8. Beginner Gym Workout
If you are new to fitness or getting back into a routine, Movement Fitness gives you a welcoming place to start.
Example Workout
Begin with light cardio, basic machine exercises, bodyweight squats, assisted rows, light dumbbell presses, and stretching. The goal is to build confidence, learn good form, and create consistency.
9. Small Group Training Workout
Movement Fitness is also a great space for small group workouts. Training with others can create motivation, accountability, and energy.
Example Workout
A group session can include partner drills, turf relays, resistance training, core circuits, and conditioning finishers. This style of training keeps workouts fun while still pushing everyone to improve.
10. Recovery and Stretch Workout
Recovery is part of serious training. A smart recovery session can help reduce soreness, improve mobility, and prepare your body for the next workout.
Example Workout
Focus on light cardio, foam rolling, stretching, mobility drills, and breathing work. Recovery workouts are especially helpful after intense strength or conditioning days.

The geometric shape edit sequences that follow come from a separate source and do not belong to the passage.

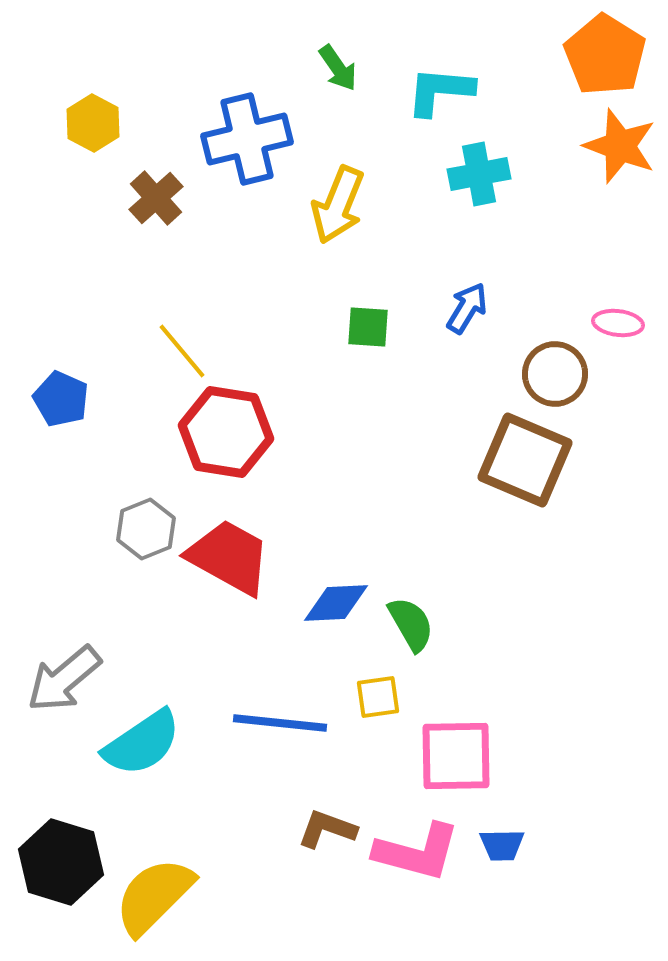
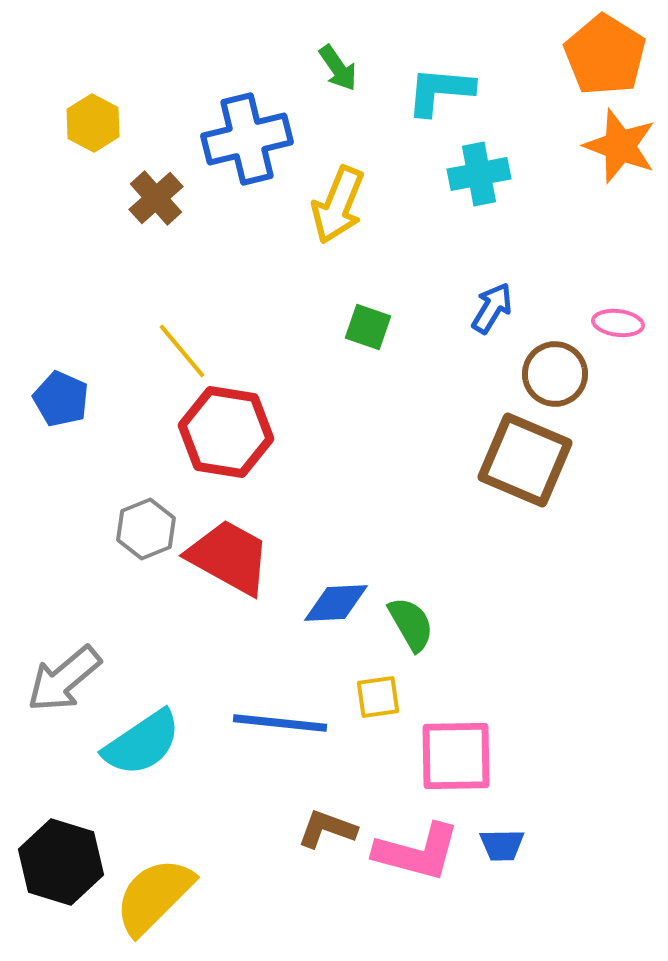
blue arrow: moved 25 px right
green square: rotated 15 degrees clockwise
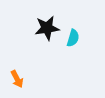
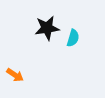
orange arrow: moved 2 px left, 4 px up; rotated 30 degrees counterclockwise
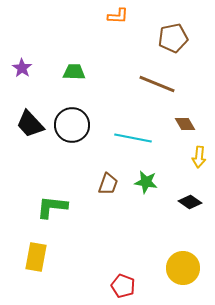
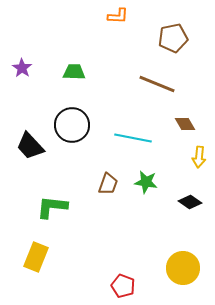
black trapezoid: moved 22 px down
yellow rectangle: rotated 12 degrees clockwise
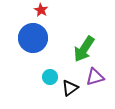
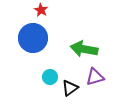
green arrow: rotated 68 degrees clockwise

Find the Workout That Fits Your Goals
The best workout is the one you can stay consistent with. Some members love lifting heavy. Some enjoy conditioning. Some need mobility. Some want fat loss. Others just want to move better and feel healthier.
At Movement Fitness in Las Vegas, you have the space, tools, and community to train in a way that fits your goals.
Whether you are starting fresh, getting back on track, or ready to take your training to the next level, Movement Fitness gives you the opportunity to move with purpose and build real results.